Homework Assignment 1 - Example Answers

Author

Byeong-Hak Choe

Published

October 3, 2024

Modified

October 3, 2024

Descriptive Statistics

The following provides the descriptive statistics for each part of the homework, as well as the final score of HW1:

R Basics

Question 1

Compute the weighted mean of the vector scores <- c(85, 90, 88, 92, 87) with corresponding weights weights <- c(1, 2, 1, 1, 3).

Answer:

# Define the scores vector
scores <- c(85, 90, 88, 92, 87)

# Define the corresponding weights vector
weights <- c(1, 2, 1, 1, 3)

# Compute the weighted mean by summing the products of scores and weights and dividing by the sum of weights
weighted_mean <- sum(scores * weights) / sum(weights)

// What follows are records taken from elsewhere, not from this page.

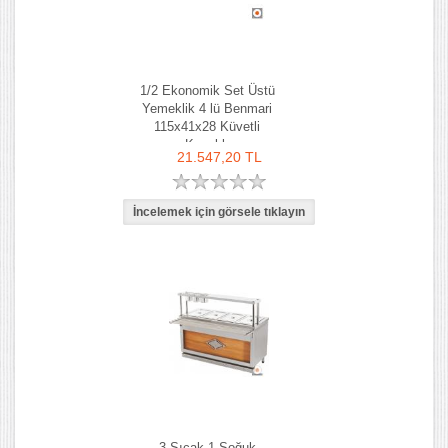
1/2 Ekonomik Set Üstü
Yemeklik 4 lü Benmari
115x41x28 Küvetli
Kapaklı
21.547,20 TL
3 Sıcak 1 Soğuk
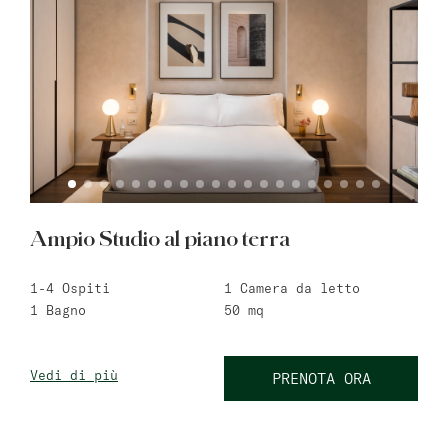
Ampio Studio al piano terra
1-4
Ospiti
1
Camera da letto
1
Bagno
50
mq
Vedi di più
PRENOTA ORA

Therefore the weighted mean is 88.25.

To clarify the difference between the arithmetic mean and the weighted mean:
- Arithmetic mean: This is the simple average where all values are treated equally. You sum all the values and divide by the number of values.
- Weighted mean: This takes into account the weights assigned to each value. Each value is multiplied by its corresponding weight, and then the sum of these products is divided by the total sum of the weights.
Example:
- Let’s say you have a vector of values: x <- c(2, 4, 6). And corresponding weights: w <- c(1, 2, 3).
- For the arithmetic mean, you would ignore the weights and simply find the average of the values:
  - (Arithmetic mean) = (2 + 4 + 6) / 3 = 4
- For the weighted mean, you would multiply each value by its corresponding weight and then divide by the sum of the weights:
  - (Weighted mean) = ( (1 * 2) + (2 * 4) + (3 * 6) ) / ( 1 + 2 + 3 ) = 4.67

Question 2

Compute the interquartile range (IQR) of the following vector x <- c(5, 7, 6, 9, 100, 8, 5, 7, 6) manually, without using the IQR() function.

Answer:

# Define the data vector
x <- c(5, 7, 6, 9, 100, 8, 5, 7, 6)

# Compute the first quartile (Q1)
q1 <- quantile(x, 0.25)

# Compute the third quartile (Q3)
q3 <- quantile(x, 0.75)

# Calculate the interquartile range (IQR)
iqr_value <- q3 - q1

Therefore the IQR is 2.

Question 3

Detect the outliers in the vector x <- c(5, 7, 6, 9, 100, 8, 5, 7, 6) using the 1.5*IQR rule.

Answer:

# Calculate the lower bound for outliers using Q1 and the IQR
lower_bound <- q1 - 1.5 * iqr_value

# Calculate the upper bound for outliers using Q3 and the IQR
upper_bound <- q3 + 1.5 * iqr_value

# Find any values in the data vector that are below the lower bound (lower outliers)
outliers_lower <- x[ x < lower_bound ]

# Find any values in the data vector that are above the upper bound (upper outliers)
outliers_upper <- x[ x > upper_bound ]

There is one single value, 100, that belongs to outliers_upper. There is no lower outlier.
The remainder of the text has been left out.